China detained Spavor and fellow Canadian Michael Kovrig, a former diplomat, in December 2018, just days after Canadian police arrested Meng Wanzhou, Huawei’s chief financial officer.
Jim Nickel, charge d’affaires of the Canadian Embassy in China, told reporters Spavor was present for the hearing, citing confirmation from his lawyer, but no verdict was announced. Diplomats were not allowed into the hearing.
Beijing insists the detentions are not linked to the arrest of Meng, who remains under house arrest in one of her Vancouver mansions, as she fights extradition to the US.
Spavor and Kovrig have had almost no contact with the outside world since they were detained more than 800 days ago, and extremely limited access to Chinese lawyers.
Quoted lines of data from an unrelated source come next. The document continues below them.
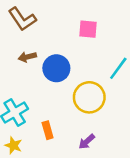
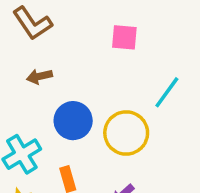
blue circle: (56, 68) -> (73, 121), moved

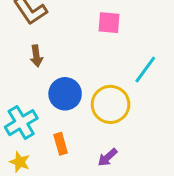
brown arrow: (39, 76) -> (36, 56), turned -85

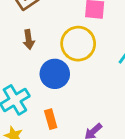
yellow circle: (111, 104) -> (78, 44), moved

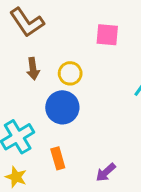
yellow circle: (78, 44) -> (70, 73), moved, size x0.6

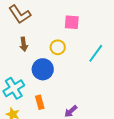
yellow circle: (70, 73) -> (58, 47), moved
Virtual consular visits resumed only in October after a nine-month hiatus which authorities said was necessary because of the coronavirus.
Kovrig, a former diplomat, is due to go on trial on Monday in Beijing.
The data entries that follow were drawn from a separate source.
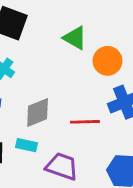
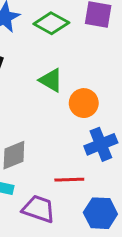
red line: (85, 122) -> (69, 180), moved

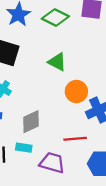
orange circle: (84, 103) -> (76, 91), moved

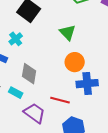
gray diamond: (31, 122) -> (29, 74), turned -75

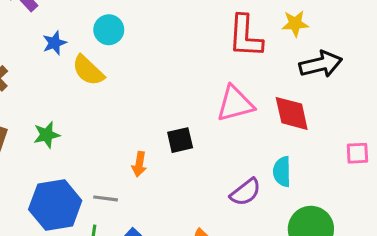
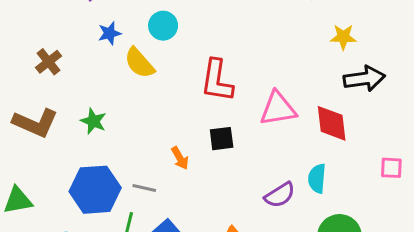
red L-shape: (245, 36) -> (217, 81), moved
green star: (47, 135) -> (93, 121), turned 30
orange arrow: (139, 164) -> (180, 158), turned -45

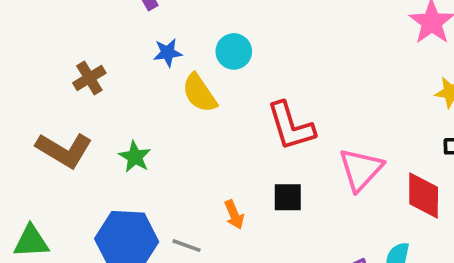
red L-shape: (217, 81) -> (291, 126), turned -33
pink triangle: (278, 109) -> (361, 169), turned -45

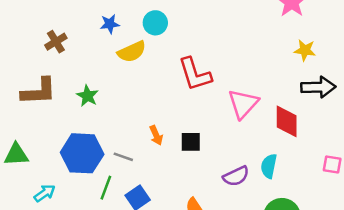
yellow semicircle: (199, 93) -> (132, 52), turned -80
brown L-shape: (64, 150) -> (39, 91), turned -33
black square: (288, 197) -> (191, 142), moved

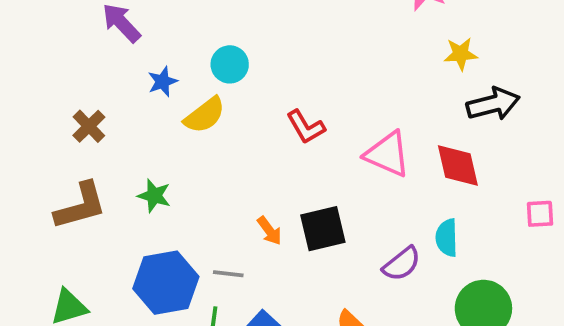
red L-shape: (195, 74) -> (306, 127), size x0.7
pink triangle: (243, 104) -> (387, 154), turned -36
black square: (191, 142) -> (323, 229), size x1.4

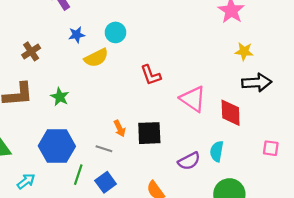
gray line: (228, 274) -> (104, 149), moved

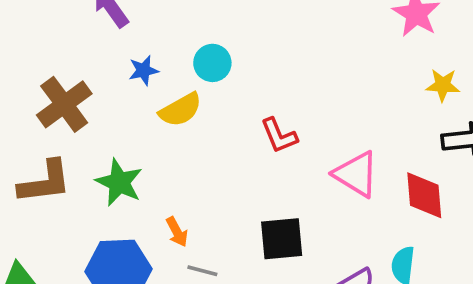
brown cross: (31, 51) -> (64, 104), size x1.6
green star: (60, 97) -> (119, 182), size x1.4
orange arrow: (120, 129) -> (177, 232), moved

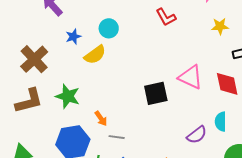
yellow star: (443, 85) -> (220, 26), moved
red L-shape: (279, 136) -> (166, 17), moved
black square: (282, 239) -> (156, 93), moved

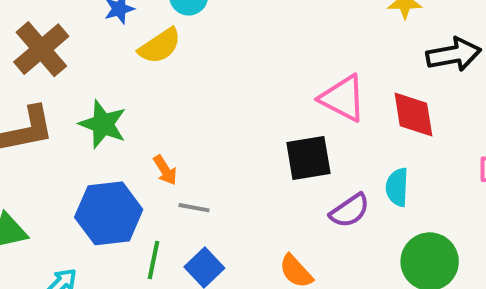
black square: (156, 93) -> (308, 158), moved

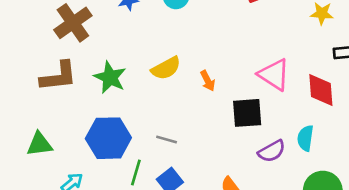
yellow semicircle: (160, 46) -> (166, 68), moved
orange arrow: (165, 170) -> (208, 81), moved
In a statement, Spavor’s family called for the unconditional release of both men.
“Michael is just an ordinary Canadian businessman who has done extraordinary things to build constructive ties between Canada, China and the Democratic People’s Republic of Korea,” they said.
“He loved living and working in China and would never have done anything to offend the interests of China or the Chinese people.”
Spavor’s trial took place at the Dandong Intermediate People’s Court, which sits along the Yalu River opposite North Korea, the isolated country that Spavor visited regularly as a businessman.
Just before 9am local time (01:00GMT), court vans with a police car escort arrived at the court, although it was not possible to see if Spavor was inside any of the vehicles.
The trial started around an hour later.
Al Jazeera’s Katrina Yu, who is based in Beijing, noted nearly all defendants in China were found guilty.
Officials from the Canadian embassy as well as other nations including United States, Netherlands, United Kingdom, France, Denmark, Australia, Sweden and Germany tried to attend the hearing, but were not allowed to enter.
“We are disappointed in the lack of access and the lack of transparency,” Nickel told reporters before the trial was scheduled to begin.
“The reason that has been given is it’s a so-called national security case and their belief is that the domestic law overrides international law, which in fact is not the case. China does have international obligations to allow consular access,” he said.
Canadian officials last saw Spavor on February 3. Multiple requests to see him ahead of the trial were denied, Nickel said.
The trials are taking place as the US and China hold high-level talks in Alaska, the first since US President Joe Biden took office.
Canadian officials have been denied access to the trials of Michael #Spavor and #Kovrig. Both have also very limited access to Chinese lawyers. There is no judicial independence in China, the Communist Party controls the courts and 99% of criminal cases are found guilty. https://t.co/pJMusS4ZDK
— Katrina Yu (@Katmyu) March 19, 2021
China denied on Thursday that the trials were linked to those talks.
Observers have said convictions of the two men could ultimately facilitate a diplomatic agreement which would allow the two men to be released and sent back to Canada.
Guy Saint-Jacques, a former Canadian ambassador to Beijing, said the timing of the trials was clearly designed to coincide with the talks between the US and China, which wants to pressure the Biden administration to arrange for Meng’s release.
“It’s fair to say that at this stage the solution has to come from Washington … (Canada) is stuck in this geopolitical game that is going on between the United States and China,” he told the Canadian Broadcasting Corp on Thursday.
“We are in a very tough position because in fact unfortunately at this stage there is nothing that the Canadian government can do.”
Meng – whose father is Huawei founder and CEO Ren Zhengfei – has been in a two-year battle against extradition to the US over charges the firm violated US sanctions on Iran.
Her court case in Vancouver has entered its final phase with hearings expected to end in mid-May, barring appeals.